Los datos lo demuestran: En Estados Unidos, esta generación agrupa a más de 70 millones de personas. Es una generación que se ha demostrado en términos estadísticos que es la más diversa en concepto de raza, etnia y orientación sexual. Además, es una generación que tiene la percepción, debido a las últimas crisis financieras que han acontecido los últimos años, de encontrase ante un panorama financiero mucho más difícil y desilusionante que otras generaciones anteriores, según declaraciones de Engine Insights.
Como bien decíamos anteriormente es una generación totalmente abierta a todo lo que tenga que ver con lo digital, una generación más valiente, más receptiva a toda innovación que nazca ahora y en años venideros. Ello hace que tengan mayor predisposición al riesgo. Según el estudio de Engine Insights, los inversores de la Generación Z son tres veces más propensos a comprar activos digitales que los baby boomers.
La criptomoneda puede generar adicción
La criptomoneda, considerada por muchos de la generación Z como la “moneda legítima”, puede ser una fuente de ingresos, pero hay una gran probabilidad de que se convierta en una adicción debido a varios indicativos como su actitud valiente frente al riesgo, la ambición de ganar dinero rápido y fácil, el ansia por tener pronto un estatus social, y por último el miedo a dejar pasar la oportunidad.

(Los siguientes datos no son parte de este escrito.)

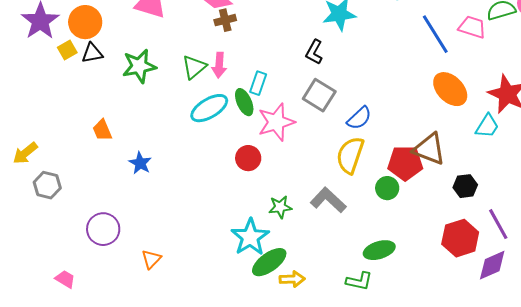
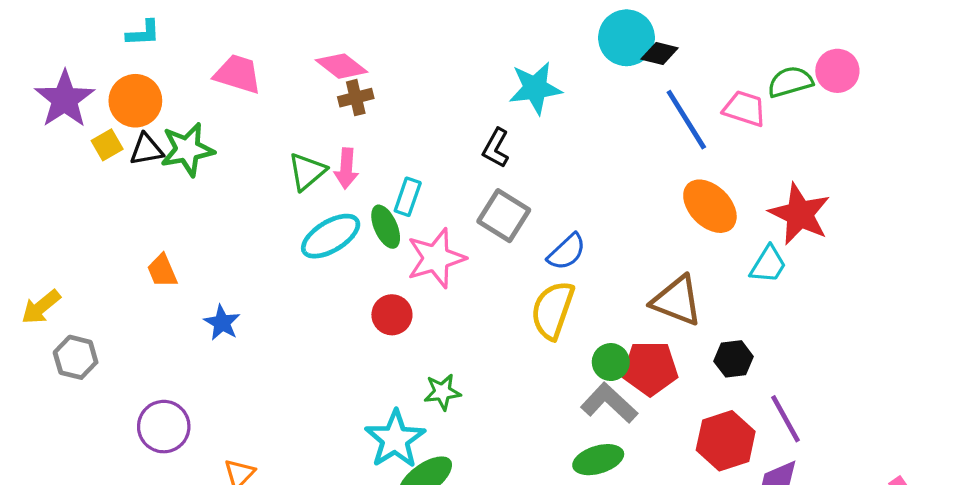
green star: (139, 66) -> (187, 150), moved
red pentagon: (405, 163) -> (650, 368), moved
gray L-shape: (328, 200) -> (609, 403), moved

Bien es cierto que a día de hoy todavía no se considera que sea una enfermedad, pero se están presentando varios estudios donde hay señales de que las criptomonedas estén comenzando a ser una adicción, por los síntomas que están presentando algunos usuarios. Se están detectando cuadros de ansiedad, depresión, abandono del trabajo o los estudios y aislamiento o asertividad de las relaciones sociales.
Estudios además, demuestran que invertir en criptomonedas provoca una sensación y subidón de dopamina similar a cuando se gana dinero en el juego, debido a que la mecánica es similar: “en un tiempo muy rápido y con mi intuición e interpretación de esta realidad, puedo ganar mucho dinero y busco continuamente una recompensa para ganar más y más”. Este tipo de pensamientos es lo que puede provocar que se puedan perder miles o millones de euros.
Todas estas señales son solo pequeños ejemplos de lo que ocurre a día de hoy con la criptomoneda y ello nos recuerda una cosa: no existe la pócima perfecta para hacernos millonarios, ni tenemos ante nosotros la nueva gallina de los huevos de oro.